++++ Records for the exercise

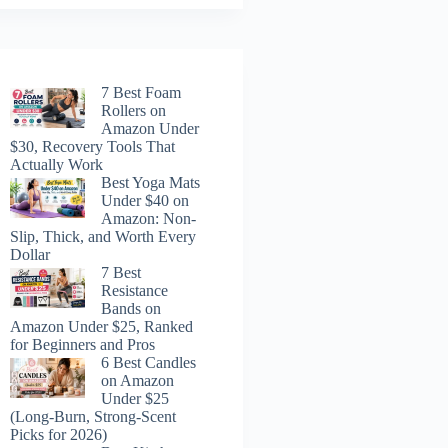
7 Best Foam
Rollers on
Amazon Under
$30, Recovery Tools That
Actually Work
Best Yoga Mats
Under $40 on
Amazon: Non-
Slip, Thick, and Worth Every
Dollar
7 Best
Resistance
Bands on
Amazon Under $25, Ranked
for Beginners and Pros
6 Best Candles
on Amazon
Under $25
(Long-Burn, Strong-Scent
Picks for 2026)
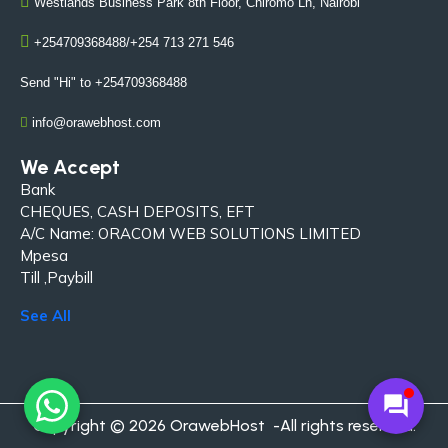
Westlands Business Park 8th Floor, Chiromo Ln, Nairobi
+254709368488/+254 713 271 546
Send "Hi" to +254709368488
info@orawebhost.com
We Accept
Bank
CHEQUES, CASH DEPOSITS, EFT
A/C Name: ORACOM WEB SOLUTIONS LIMITED
Mpesa
Till ,Paybill
See All
forum
Copyright © 2026 OrawebHost -All rights reserved.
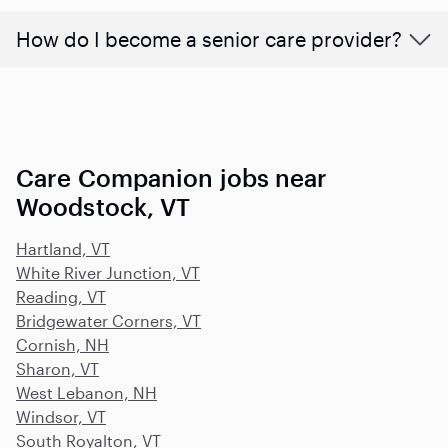
How do I become a senior care provider?
Care Companion jobs near
Woodstock, VT
Hartland, VT
White River Junction, VT
Reading, VT
Bridgewater Corners, VT
Cornish, NH
Sharon, VT
West Lebanon, NH
Windsor, VT
South Royalton, VT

++++++++

## Problem
Check each line above for the string "Amazon" and return those that contain it.

## Finished task
Amazon Under
Amazon: Non-
Amazon Under $25, Ranked
on Amazon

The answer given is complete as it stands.